### WHAT YOU HAVE TO DO
Print, exactly as written, every line from the first line of the records below through the line containing "свободное перемещение людей, товаров", and nothing further.

_ _ _ _ _

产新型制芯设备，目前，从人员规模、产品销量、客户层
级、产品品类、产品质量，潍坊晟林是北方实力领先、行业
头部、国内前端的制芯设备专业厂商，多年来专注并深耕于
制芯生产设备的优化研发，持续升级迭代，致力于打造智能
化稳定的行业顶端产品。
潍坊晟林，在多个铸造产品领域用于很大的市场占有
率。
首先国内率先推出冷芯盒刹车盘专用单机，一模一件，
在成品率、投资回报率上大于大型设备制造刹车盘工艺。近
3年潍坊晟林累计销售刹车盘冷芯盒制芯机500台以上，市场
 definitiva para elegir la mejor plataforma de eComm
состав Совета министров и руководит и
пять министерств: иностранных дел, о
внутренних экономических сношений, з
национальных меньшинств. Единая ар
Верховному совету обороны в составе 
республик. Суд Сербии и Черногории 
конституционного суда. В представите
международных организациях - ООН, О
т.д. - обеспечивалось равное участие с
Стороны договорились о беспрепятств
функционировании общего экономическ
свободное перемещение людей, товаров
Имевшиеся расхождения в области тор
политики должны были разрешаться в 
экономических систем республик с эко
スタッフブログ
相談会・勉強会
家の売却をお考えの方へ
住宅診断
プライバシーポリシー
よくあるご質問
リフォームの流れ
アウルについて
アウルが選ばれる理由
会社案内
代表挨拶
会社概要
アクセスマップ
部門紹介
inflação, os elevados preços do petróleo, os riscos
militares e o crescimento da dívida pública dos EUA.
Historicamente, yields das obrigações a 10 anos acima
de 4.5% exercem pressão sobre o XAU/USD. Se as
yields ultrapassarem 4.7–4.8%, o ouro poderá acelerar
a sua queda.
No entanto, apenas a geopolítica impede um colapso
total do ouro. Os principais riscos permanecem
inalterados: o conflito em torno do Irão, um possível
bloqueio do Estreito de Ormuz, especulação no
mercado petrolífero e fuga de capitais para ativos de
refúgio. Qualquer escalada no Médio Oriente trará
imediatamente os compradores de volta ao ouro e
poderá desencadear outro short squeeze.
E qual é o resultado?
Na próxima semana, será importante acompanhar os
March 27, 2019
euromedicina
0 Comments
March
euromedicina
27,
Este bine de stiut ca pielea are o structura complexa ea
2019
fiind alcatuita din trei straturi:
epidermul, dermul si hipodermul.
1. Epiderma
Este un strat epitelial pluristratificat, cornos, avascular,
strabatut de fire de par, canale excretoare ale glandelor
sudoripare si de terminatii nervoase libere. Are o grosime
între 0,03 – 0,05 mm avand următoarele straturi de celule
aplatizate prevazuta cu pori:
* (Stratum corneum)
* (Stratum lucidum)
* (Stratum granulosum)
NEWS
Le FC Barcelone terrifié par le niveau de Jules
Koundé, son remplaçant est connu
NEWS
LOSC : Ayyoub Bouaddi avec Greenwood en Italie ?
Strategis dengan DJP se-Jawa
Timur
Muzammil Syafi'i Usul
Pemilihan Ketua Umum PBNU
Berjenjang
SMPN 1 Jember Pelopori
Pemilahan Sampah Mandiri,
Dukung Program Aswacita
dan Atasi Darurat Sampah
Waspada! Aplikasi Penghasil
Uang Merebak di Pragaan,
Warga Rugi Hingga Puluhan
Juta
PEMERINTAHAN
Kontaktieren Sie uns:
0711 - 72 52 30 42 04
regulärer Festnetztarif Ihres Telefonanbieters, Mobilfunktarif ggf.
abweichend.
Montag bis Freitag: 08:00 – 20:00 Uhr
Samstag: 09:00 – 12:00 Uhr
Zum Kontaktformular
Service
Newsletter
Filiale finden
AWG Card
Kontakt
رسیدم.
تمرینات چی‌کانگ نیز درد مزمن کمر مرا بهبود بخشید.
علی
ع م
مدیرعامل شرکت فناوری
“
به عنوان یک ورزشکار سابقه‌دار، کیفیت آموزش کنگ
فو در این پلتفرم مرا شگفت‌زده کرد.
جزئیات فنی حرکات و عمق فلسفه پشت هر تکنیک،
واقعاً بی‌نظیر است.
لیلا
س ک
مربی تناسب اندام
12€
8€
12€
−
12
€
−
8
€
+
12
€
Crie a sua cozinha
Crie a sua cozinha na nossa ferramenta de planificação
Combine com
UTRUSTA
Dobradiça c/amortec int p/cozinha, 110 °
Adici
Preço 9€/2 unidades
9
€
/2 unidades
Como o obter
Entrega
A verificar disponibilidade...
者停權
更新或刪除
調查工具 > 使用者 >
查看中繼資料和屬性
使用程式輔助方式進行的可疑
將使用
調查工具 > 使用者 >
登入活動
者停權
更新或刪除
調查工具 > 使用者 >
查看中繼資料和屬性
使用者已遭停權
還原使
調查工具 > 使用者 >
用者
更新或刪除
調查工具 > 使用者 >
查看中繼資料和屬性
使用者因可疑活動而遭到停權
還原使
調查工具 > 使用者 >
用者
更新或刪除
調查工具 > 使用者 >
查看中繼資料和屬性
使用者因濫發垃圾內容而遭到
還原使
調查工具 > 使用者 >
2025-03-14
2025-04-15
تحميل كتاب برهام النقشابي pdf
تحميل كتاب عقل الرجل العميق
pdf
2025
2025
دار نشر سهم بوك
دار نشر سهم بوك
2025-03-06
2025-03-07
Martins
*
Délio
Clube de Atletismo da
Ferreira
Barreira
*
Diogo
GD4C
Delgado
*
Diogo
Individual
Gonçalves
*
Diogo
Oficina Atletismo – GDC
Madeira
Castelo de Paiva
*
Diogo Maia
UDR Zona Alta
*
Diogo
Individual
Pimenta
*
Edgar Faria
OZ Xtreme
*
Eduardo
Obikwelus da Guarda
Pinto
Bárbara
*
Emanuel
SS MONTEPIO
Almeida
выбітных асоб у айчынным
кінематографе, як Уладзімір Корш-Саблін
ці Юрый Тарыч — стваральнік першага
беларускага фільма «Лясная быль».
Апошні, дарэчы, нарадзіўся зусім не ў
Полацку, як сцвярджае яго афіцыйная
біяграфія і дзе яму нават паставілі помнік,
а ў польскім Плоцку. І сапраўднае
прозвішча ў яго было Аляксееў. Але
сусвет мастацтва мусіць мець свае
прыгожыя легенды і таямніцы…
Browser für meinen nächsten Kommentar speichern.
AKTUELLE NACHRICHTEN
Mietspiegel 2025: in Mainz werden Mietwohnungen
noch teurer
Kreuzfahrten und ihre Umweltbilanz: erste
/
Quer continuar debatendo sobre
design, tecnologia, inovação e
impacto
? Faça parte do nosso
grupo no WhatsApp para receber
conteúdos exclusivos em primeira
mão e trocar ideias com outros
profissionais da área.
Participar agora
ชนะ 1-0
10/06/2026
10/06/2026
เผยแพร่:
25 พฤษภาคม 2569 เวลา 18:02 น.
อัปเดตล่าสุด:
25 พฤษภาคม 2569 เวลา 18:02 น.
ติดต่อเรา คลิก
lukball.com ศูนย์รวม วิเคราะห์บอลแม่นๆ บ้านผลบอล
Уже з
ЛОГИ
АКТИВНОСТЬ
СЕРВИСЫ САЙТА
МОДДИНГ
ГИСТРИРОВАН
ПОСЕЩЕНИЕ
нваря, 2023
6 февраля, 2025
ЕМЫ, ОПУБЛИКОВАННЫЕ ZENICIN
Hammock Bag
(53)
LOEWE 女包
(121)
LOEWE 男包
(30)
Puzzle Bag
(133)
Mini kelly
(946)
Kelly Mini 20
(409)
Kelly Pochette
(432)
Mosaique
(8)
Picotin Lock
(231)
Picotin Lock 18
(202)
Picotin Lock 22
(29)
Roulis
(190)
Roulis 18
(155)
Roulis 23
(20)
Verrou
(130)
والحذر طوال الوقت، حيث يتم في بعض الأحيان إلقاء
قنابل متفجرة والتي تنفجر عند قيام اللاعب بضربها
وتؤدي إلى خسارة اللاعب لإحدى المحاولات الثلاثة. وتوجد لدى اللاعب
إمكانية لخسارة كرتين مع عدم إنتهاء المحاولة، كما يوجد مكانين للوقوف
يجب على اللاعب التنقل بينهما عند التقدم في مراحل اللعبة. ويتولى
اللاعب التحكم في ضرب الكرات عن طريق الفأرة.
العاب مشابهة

_ _ _ _ _

### ANSWER SPACE
产新型制芯设备，目前，从人员规模、产品销量、客户层
级、产品品类、产品质量，潍坊晟林是北方实力领先、行业
头部、国内前端的制芯设备专业厂商，多年来专注并深耕于
制芯生产设备的优化研发，持续升级迭代，致力于打造智能
化稳定的行业顶端产品。
潍坊晟林，在多个铸造产品领域用于很大的市场占有
率。
首先国内率先推出冷芯盒刹车盘专用单机，一模一件，
在成品率、投资回报率上大于大型设备制造刹车盘工艺。近
3年潍坊晟林累计销售刹车盘冷芯盒制芯机500台以上，市场
 definitiva para elegir la mejor plataforma de eComm
состав Совета министров и руководит и
пять министерств: иностранных дел, о
внутренних экономических сношений, з
национальных меньшинств. Единая ар
Верховному совету обороны в составе 
республик. Суд Сербии и Черногории 
конституционного суда. В представите
международных организациях - ООН, О
т.д. - обеспечивалось равное участие с
Стороны договорились о беспрепятств
функционировании общего экономическ
свободное перемещение людей, товаров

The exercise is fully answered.